True, but it's a fucking 5 lbs weight. Unless your Clean and press is 3 lbs, there's no stability to be gained here. The point of the post was not the movement, rather it was the claim that there was spinal stability improvement taking place in the video. The same training effect could have been achieved while eating a bowl of cereal in the bottom of a squat.
Delete.
Last edited by pstein; 05-29-2017 at 11:58 PM.
I did that once. I'm a pretty mobile guy, for what it's worth. 95 lbs on the bar, front squatted and tried to press it. Got about 3/4ths of the way up, then lost balance and I fell on my ass. It was fun, at least.

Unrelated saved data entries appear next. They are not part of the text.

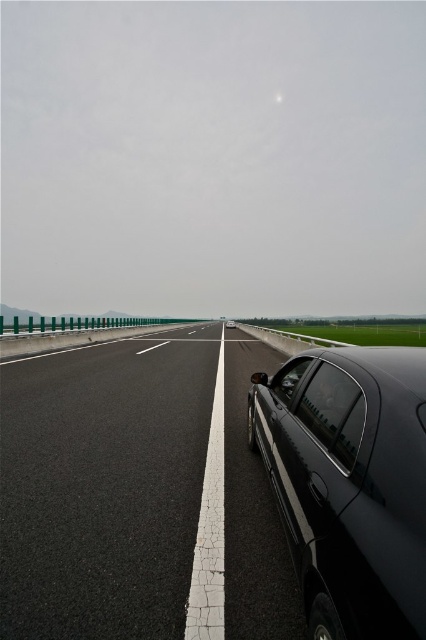 Consider the image. Who is taller, glossy black car at right or transparent glass window at center?

Standing taller between the two is glossy black car at right.

Based on the photo, can you confirm if glossy black car at right is positioned to the right of transparent glass window at center?

In fact, glossy black car at right is to the left of transparent glass window at center.

Which is in front, point (319, 506) or point (284, 387)?

Point (319, 506)

You are a GUI agent. You are given a task and a screenshot of the screen. Output one action in this format:
    pyautogui.click(x=<x>, y=<y>)
    Task: Click on the glossy black car at right
    Image resolution: width=426 pixels, height=640 pixels.
    Given the screenshot: What is the action you would take?
    tap(351, 486)

Between transparent glass window at lower right and glossy black car at center, which one appears on the right side from the viewer's perspective?

Positioned to the right is glossy black car at center.

Based on the photo, does transparent glass window at lower right have a smaller size compared to glossy black car at center?

Correct, transparent glass window at lower right occupies less space than glossy black car at center.

What do you see at coordinates (333, 412) in the screenshot?
I see `transparent glass window at lower right` at bounding box center [333, 412].

Identify the location of transparent glass window at lower right. (333, 412).

Where is `black asphalt highway at center`? black asphalt highway at center is located at coordinates (134, 492).

Describe the element at coordinates (134, 492) in the screenshot. The width and height of the screenshot is (426, 640). I see `black asphalt highway at center` at that location.

The width and height of the screenshot is (426, 640). In order to click on black asphalt highway at center in this screenshot , I will do `click(134, 492)`.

It's a pretty standard WL text in the US, though I admit it's painfully long and not the best in organization. I'm told Drechsler's (sp?) WL Encyclopedia is better, though I can't find a copy of it for less than $40. Maybe when I'm less broke, I'll buy it.
On another note:
Went to the gym on Sunday. I'm occupying one of the racks and three high school guys come in. One guy clearly the leader.
Leader puts 225 on the bar and squats to depth, with his heels coming way off the ground. In tennis shoes, but whatever. #2 does the same thing, but stops about 3 in high each time. #3 puts 135 on and can't hit depth. Leader talks about "knees not coming over the toes."

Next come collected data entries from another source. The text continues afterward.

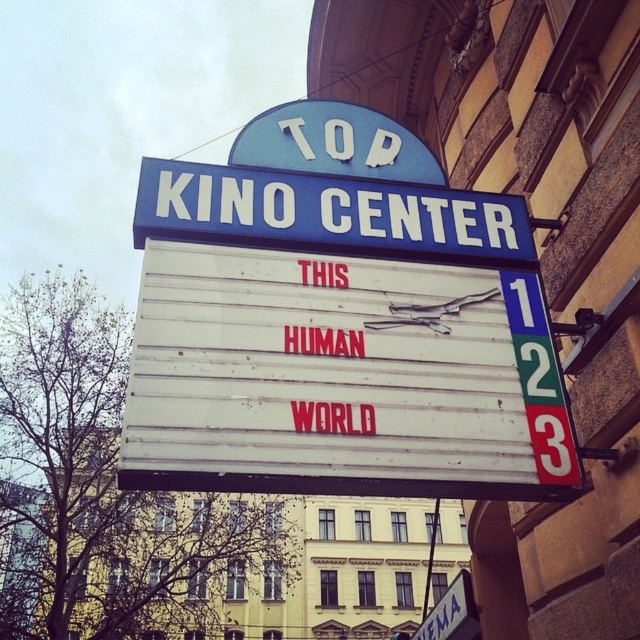 Question: Which point is closer to the camera?

Choices:
 (A) white plastic cinema sign at center
 (B) blue plastic marquee at center

Answer: (B)

Question: Can you confirm if blue plastic marquee at center is positioned to the right of white plastic cinema sign at center?

Choices:
 (A) no
 (B) yes

Answer: (A)

Question: Among these objects, which one is farthest from the camera?

Choices:
 (A) blue plastic marquee at center
 (B) white plastic cinema sign at center

Answer: (B)

Question: Where is blue plastic marquee at center located in relation to white plastic cinema sign at center in the image?

Choices:
 (A) above
 (B) below

Answer: (A)

Question: Is blue plastic marquee at center thinner than white plastic cinema sign at center?

Choices:
 (A) no
 (B) yes

Answer: (A)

Ironically, I started my work sets of high bar, atg squats then. I can't low bar, my shoulders are too fucked up (but weirdly, I can snatch just fine).

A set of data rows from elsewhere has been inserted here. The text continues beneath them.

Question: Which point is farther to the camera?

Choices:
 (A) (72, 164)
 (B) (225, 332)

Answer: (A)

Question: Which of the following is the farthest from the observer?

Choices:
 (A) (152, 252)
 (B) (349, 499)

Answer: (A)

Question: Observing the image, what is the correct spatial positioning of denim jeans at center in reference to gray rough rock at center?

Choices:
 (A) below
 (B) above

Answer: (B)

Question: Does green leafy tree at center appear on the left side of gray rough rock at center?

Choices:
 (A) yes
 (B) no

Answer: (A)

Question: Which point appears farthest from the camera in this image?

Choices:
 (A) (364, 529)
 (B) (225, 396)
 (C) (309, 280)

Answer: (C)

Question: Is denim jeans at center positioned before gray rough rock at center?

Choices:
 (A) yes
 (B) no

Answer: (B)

Squats end, they switch to DLs. Leader does "bounce and go" reps at 275 or 245, I couldn't see the last plate too well (this gym has the Rogue hi-temp plates, which I hate for their general size/bounciness). #2 does 225 or so. #3 comes to the bar and starts with 135, horrible back rounding. Guys rest between sets, repeat. #3 comes up again, same horrible back rounding. At some point, leader walks off somewhere else. I yell "chest up!" at the kid on his last rep. Finally, I can't take it anymore. I tell the guy that I've hurt my back a lot doing DLs, which is true (before SS, I didn't DL because I'd invariably hurt myself). I walk over to the bar and demonstrate the five step set up (midfoot, shins, etc.). Pull the weight from the floor. Guys watch and seem to pay attention. I walk back to my platform and keep squatting. They go through the rotation again, #3 sets up like he's doing a clean pull.
At that point, I just left them alone. All I hope is that #3 is okay. Leader and #2 can be stupid all they want. I hope some new guy doesn't get hurt because he can't figure out technique.
I'm not even going to mention the wrecks their "power cleans" (read: explosive upright rows) were.
Last edited by pstein; 05-30-2017 at 12:07 AM.